If $f$ is continuous on $[0, \infty)$ and uniformly continuous on $[b, \infty)$ for some $b > 0$ then $f$ is unif. continuous on $[0, \infty). Prove that if $ f $ is continuous on $ \left[ 0, \infty\right)$ and uniformly  continuous on $[b, \infty)$ for some $b > 0$ then $f$ is unif. continuous on $[0, \infty)$.
So far I have: Let $A = [b, \infty)$ then $A^c = [0,b)$, my goal is to end up with a compact set from $[0,b]$ so I can use the theorem that "A function is continuous on a compact set $K$ is uniformly continuous on $K$" and then take the fact that of the preservation of connected sets. Am I going about this in the right way?
 A: The Heine-Borel theorem says that $[0,b]$ is compact. So, $f$ continuous on $[0,b]$ implies that it is also uniformally continuous there. 
By hypothesis, $f$ is uniformally continuous on $[b,\infty)$. So if you are given an $\epsilon > 0$ you can find the appropriate $\delta_1$ and $\delta_2$ given by uniform continuity on regions $[0,b]$ and $[b,\infty)$ for the value $\epsilon /2$. Then if $\delta$ is the minimum of these two values, $|x-x'| < \delta$ implies that $|f(x)-f(x')| < \epsilon$ for any $x,x'$ in $[0,\infty)$. 
A: A continuous function on a compact set is uniformly continuous.  Since $f$ is uniformly continuous on $[0, b]$ and uniformly continuous on $[b, \infty)$, it is uniformly continuous on $[0, \infty)$.  

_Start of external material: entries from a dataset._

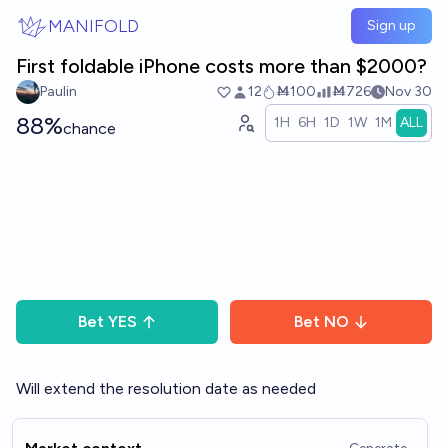
Skip to main content
MANIFOLD
Sign up
First foldable iPhone costs more than $2000?
Paulin
12
Ṁ100
Ṁ726
Nov 30
88%
1H
6H
1D
1W
1M
ALL
chance
Bet
YES
Bet
NO
Will extend the resolution date as needed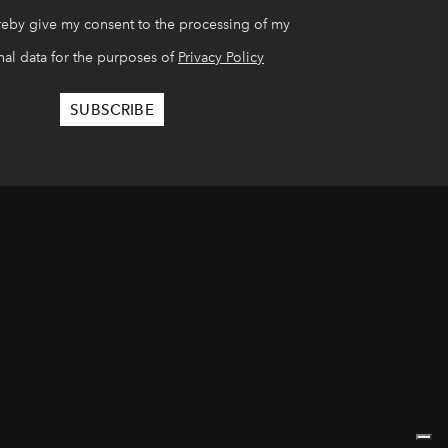
reby give my consent to the processing of my
al data for the purposes of
Privacy Policy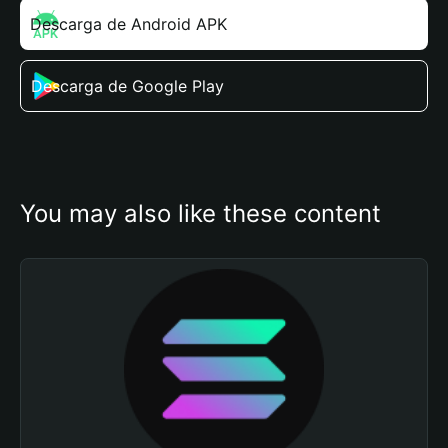
Descarga de Android APK
Descarga de Google Play
You may also like these content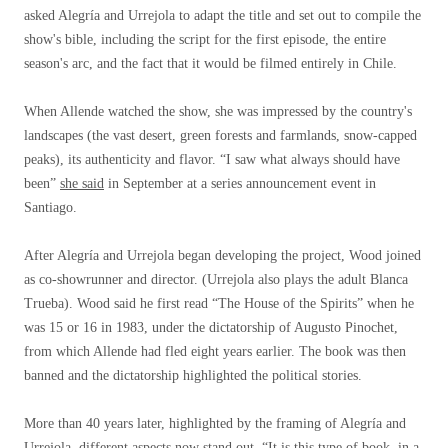
asked Alegría and Urrejola to adapt the title and set out to compile the
show's bible, including the script for the first episode, the entire
season's arc, and the fact that it would be filmed entirely in Chile.
When Allende watched the show, she was impressed by the country's
landscapes (the vast desert, green forests and farmlands, snow-capped
peaks), its authenticity and flavor. “I saw what always should have
been”
she said
in September at a series announcement event in
Santiago.
After Alegría and Urrejola began developing the project, Wood joined
as co-showrunner and director. (Urrejola also plays the adult Blanca
Trueba). Wood said he first read “The House of the Spirits” when he
was 15 or 16 in 1983, under the dictatorship of Augusto Pinochet,
from which Allende had fled eight years earlier. The book was then
banned and the dictatorship highlighted the political stories.
More than 40 years later, highlighted by the framing of Alegría and
Urrejola, different aspects now stand out. “It is this type of book, in a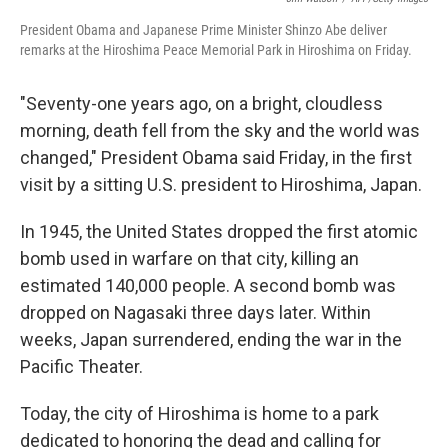
President Obama and Japanese Prime Minister Shinzo Abe deliver
remarks at the Hiroshima Peace Memorial Park in Hiroshima on Friday.
"Seventy-one years ago, on a bright, cloudless
morning, death fell from the sky and the world was
changed," President Obama said Friday, in the first
visit by a sitting U.S. president to Hiroshima, Japan.
In 1945, the United States dropped the first atomic
bomb used in warfare on that city, killing an
estimated 140,000 people. A second bomb was
dropped on Nagasaki three days later. Within
weeks, Japan surrendered, ending the war in the
Pacific Theater.
Today, the city of Hiroshima is home to a park
dedicated to honoring the dead and calling for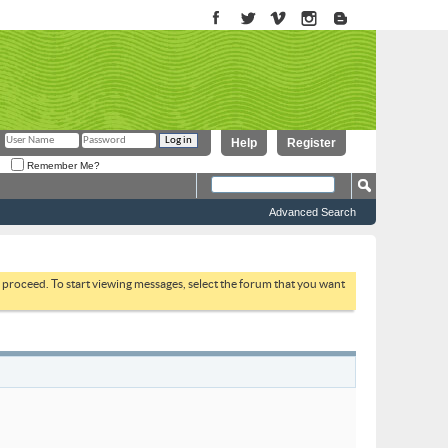
Help
Register
Remember Me?
Advanced Search
to proceed. To start viewing messages, select the forum that you want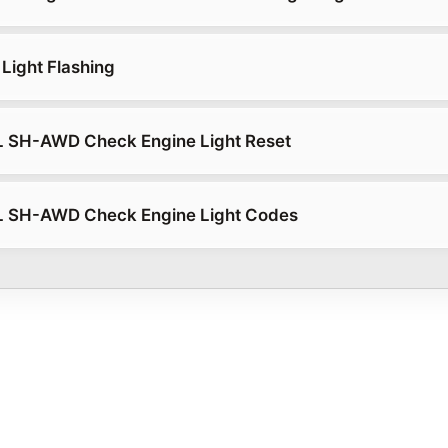
Light Flashing
L SH-AWD Check Engine Light Reset
L SH-AWD Check Engine Light Codes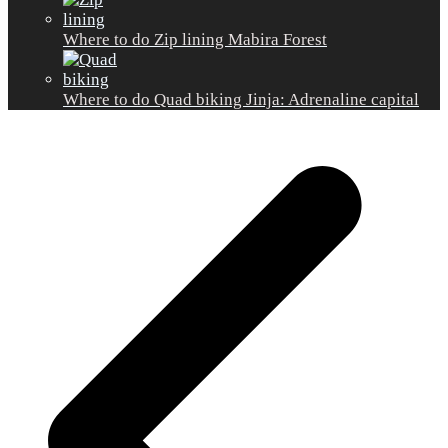
Where to do Zip lining Mabira Forest
Where to do Quad biking Jinja: Adrenaline capital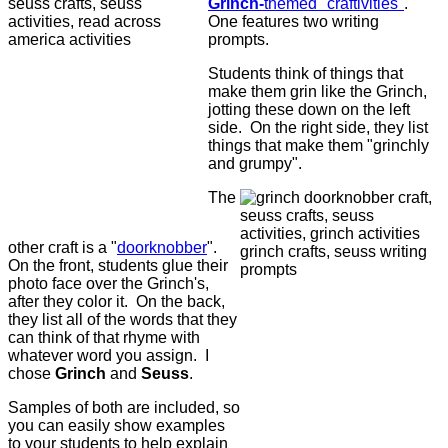
Grinch-
themed "craftivities"
.
One features two writing
prompts.
Students think of things that
make them grin like the Grinch,
jotting these down on the left
side. On the right side, they list
things that make them "grinchly
and grumpy".
The
other craft is a "
doorknobber
".
On the front, students glue their
photo face over the Grinch's,
after they color it. On the back,
they list all of the words that they
can think of that rhyme with
whatever word you assign. I
chose
Grinch
and
Seuss
.
Samples of both are included, so
you can easily show examples
to your students to help explain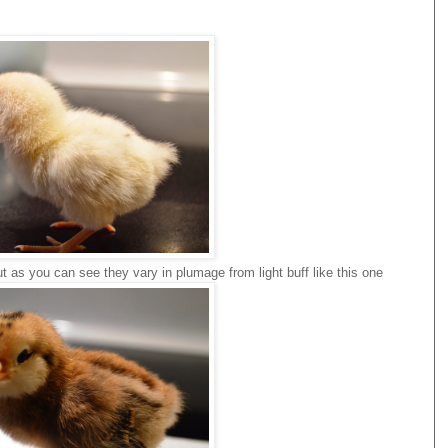
ut as you can see they vary in plumage from light buff like this one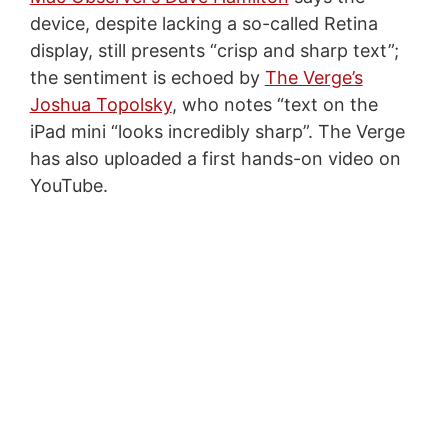
device, despite lacking a so-called Retina
display, still presents “crisp and sharp text”;
the sentiment is echoed by
The Verge’s
Joshua Topolsky
, who notes “text on the
iPad mini “looks incredibly sharp”. The Verge
has also uploaded a first hands-on video on
YouTube.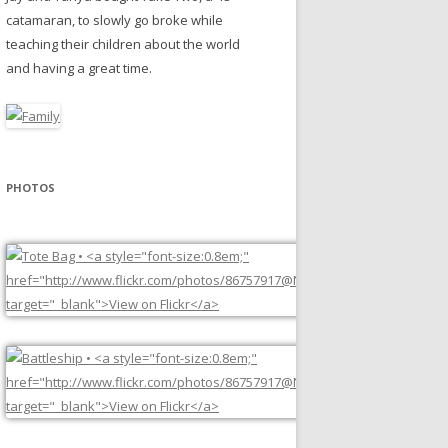
catamaran, to slowly go broke while
teaching their children about the world
and having a great time.
PHOTOS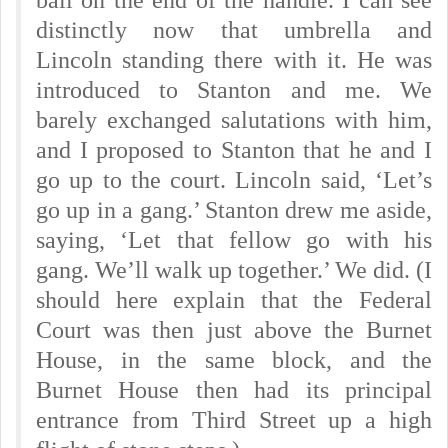
ball on the end of the handle. I can see
distinctly now that umbrella and
Lincoln standing there with it. He was
introduced to Stanton and me. We
barely exchanged salutations with him,
and I proposed to Stanton that he and I
go up to the court. Lincoln said, ‘Let’s
go up in a gang.’ Stanton drew me aside,
saying, ‘Let that fellow go with his
gang. We’ll walk up together.’ We did. (I
should here explain that the Federal
Court was then just above the Burnet
House, in the same block, and the
Burnet House then had its principal
entrance from Third Street up a high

To see that it is uniformly continuous, let $\epsilon > 0$.   We can find $\delta_1, \delta_2 > 0$ such that $|x - y| < \delta_1, \delta_2$ implies $|f(x) - f(y)| < \epsilon$ for $x, y \in [0, b]$ and $x, y \in [b, \infty)$ respectively.  Set $\delta = \min\{\delta_1, \delta_2\}$.  Then for any $x \in [0, b]$ and $y \in [b, \infty)$, if $|x - y| < \delta$ then
$$|f(x) - f(y)| < |f(x) - f(b)| + |f(b) - f(y)| < 2\epsilon$$
Since $\epsilon > 0$ was arbitrary, this completes the proof.